Imagine this: you walk into a Starbucks, place your order, and every possible thing goes wrong: The server was rude, they give you the wrong drink, there’s no more creamer in the canister, and they even misspell your name on the cup. You, the customer, are obviously frustrated and this experience taints your view of all other Starbucks. You might love your café latte but after that experience, you’re willing to go find one somewhere else.
Starbucks has always been known for their happy-go-lucky service. If that standard isn’t met in one store, the entire brand gets tainted as unsatisfactory. As customers, we expect the best experience and don’t always consider the other side of the story. We don’t know (or really care) if the barista is having a bad hair day or the manager had car trouble on the way to work. But that’s how it’s supposed to be because a business is meant to serve the customer.
1. Look at your business
So, look at your business. When you feel stuck, you start to feel the heat. Once you start to lose sight of what your mission is, your focus falls more on YOU rather than the customer. But don’t let it compromise what is important to you and the service you provide. If you find that you’re more concerned about each day’s cash flow or how much you’ve been working lately, then you’re going to start feeling unhappy and you probably won’t get the results you originally wanted.

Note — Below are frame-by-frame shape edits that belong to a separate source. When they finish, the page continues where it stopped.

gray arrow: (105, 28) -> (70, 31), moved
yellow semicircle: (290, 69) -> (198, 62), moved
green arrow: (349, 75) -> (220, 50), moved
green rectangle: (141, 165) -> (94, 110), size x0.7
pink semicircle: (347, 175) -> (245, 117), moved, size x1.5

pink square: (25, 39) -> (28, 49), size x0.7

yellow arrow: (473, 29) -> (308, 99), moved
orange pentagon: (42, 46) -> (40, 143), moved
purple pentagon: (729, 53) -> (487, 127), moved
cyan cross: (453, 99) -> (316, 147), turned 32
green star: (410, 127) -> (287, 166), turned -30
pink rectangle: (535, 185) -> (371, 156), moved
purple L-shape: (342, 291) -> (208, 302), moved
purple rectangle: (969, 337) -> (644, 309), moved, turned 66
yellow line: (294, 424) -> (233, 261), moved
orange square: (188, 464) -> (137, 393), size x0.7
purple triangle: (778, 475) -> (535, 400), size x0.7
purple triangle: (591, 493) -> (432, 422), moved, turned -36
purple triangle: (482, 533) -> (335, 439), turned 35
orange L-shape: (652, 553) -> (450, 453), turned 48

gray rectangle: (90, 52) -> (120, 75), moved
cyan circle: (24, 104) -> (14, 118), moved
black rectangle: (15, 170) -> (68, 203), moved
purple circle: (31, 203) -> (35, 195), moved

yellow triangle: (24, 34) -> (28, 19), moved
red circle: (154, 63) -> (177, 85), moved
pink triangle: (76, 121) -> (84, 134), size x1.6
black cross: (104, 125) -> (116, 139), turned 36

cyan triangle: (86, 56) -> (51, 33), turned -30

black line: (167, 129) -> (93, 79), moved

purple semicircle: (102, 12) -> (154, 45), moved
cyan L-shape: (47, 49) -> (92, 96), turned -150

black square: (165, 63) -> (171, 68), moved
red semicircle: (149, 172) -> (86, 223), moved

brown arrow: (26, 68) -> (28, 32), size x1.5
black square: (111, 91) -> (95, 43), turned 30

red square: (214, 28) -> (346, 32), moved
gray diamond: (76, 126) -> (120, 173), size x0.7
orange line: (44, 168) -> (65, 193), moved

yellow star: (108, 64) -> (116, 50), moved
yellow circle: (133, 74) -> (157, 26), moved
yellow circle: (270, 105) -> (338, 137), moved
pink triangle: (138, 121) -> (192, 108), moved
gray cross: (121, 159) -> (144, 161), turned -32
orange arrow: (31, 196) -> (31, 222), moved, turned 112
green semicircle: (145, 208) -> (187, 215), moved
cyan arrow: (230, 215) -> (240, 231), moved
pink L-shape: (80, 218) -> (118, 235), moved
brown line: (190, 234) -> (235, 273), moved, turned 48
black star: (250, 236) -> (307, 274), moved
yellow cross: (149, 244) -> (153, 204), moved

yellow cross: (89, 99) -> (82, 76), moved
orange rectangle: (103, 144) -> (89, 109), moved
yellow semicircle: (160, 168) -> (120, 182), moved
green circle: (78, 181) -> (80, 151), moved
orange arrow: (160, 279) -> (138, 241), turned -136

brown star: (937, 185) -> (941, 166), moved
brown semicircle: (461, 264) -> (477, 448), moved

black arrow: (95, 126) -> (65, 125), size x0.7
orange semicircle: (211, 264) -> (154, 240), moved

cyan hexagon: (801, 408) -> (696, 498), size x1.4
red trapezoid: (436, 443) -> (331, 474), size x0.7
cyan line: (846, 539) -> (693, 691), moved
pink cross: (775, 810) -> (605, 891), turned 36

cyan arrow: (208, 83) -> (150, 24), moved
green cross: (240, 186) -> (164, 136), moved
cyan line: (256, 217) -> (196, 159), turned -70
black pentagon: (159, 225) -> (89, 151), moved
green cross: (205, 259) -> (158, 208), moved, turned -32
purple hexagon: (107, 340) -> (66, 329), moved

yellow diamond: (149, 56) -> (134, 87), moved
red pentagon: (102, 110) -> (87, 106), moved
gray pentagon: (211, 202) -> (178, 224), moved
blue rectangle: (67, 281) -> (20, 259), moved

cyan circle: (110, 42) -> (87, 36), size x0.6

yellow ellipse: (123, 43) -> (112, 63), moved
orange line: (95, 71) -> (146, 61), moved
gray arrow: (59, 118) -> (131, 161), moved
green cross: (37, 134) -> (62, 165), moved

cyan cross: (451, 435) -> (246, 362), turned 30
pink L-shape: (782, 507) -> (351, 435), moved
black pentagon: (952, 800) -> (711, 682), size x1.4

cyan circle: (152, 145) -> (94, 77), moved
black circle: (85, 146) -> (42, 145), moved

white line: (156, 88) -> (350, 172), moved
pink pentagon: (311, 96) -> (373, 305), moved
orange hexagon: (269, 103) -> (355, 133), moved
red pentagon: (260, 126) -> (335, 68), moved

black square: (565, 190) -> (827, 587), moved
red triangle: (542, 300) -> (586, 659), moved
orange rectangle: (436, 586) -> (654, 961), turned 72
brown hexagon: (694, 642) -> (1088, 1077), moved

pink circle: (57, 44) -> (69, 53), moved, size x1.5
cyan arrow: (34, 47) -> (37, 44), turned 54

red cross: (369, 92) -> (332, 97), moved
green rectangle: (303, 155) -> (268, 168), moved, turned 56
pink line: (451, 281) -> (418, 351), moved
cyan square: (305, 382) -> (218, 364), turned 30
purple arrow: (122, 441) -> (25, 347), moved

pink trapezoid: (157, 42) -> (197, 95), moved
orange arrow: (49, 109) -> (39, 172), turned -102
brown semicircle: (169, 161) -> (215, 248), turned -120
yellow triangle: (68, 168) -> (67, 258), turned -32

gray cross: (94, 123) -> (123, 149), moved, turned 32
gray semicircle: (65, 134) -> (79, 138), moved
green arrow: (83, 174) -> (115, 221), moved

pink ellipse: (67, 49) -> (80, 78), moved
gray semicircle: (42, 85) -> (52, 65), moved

2. Reconsider what you’re committed to
What you need to do at this point is just to stop and reconsider what you’re committed to. You’ve become more focused on the logistics of everything than why you started your business. It’s here that you’re dishing out bad service and your customers are getting frustrated. There’s no point in both of you losing out because of it.
3. Step back
Step back and find the source of your frustration. What got you to start your business in the first place? What are you trying to achieve? I know that my main goal at Wasabi is to help others be able to make a difference in the world. If I became more concerned with the amount of money I was making with each client, I would be betraying my own values. It might be that you have to stick to your guns and find your way back to your original calling, or that you have to reevaluate your game plan and change things up. When it comes down to it all, the customer should always come first, even if it means getting their coffee right.
4. Create your mission statement
It’s time to create a mission statement that will guide you through those down times and make your up times even more juicy. A mission statement doesn’t have to be grand and fancy. It should speak to you and inspire you as well as anyone working with/for you. A mission statement might inspire or impress people outside of the company, but that’s not really its purpose. It’s meant for you, to keep your business on track. Here’s an example of the mission statement we use for Wasabi:
Wasabi Publicity lives to launch conversations that make a difference and change the world.
It is not about us. The emphasis is on our clients and the service we provide for them. The more you focus on your clients and less on you, the happier all of you are going to be. Your mission is your unique expression that takes your purpose, values, and those things that are important to you and weaves it into a statement that expresses who you are, what you stand for, and what the world can count on from you.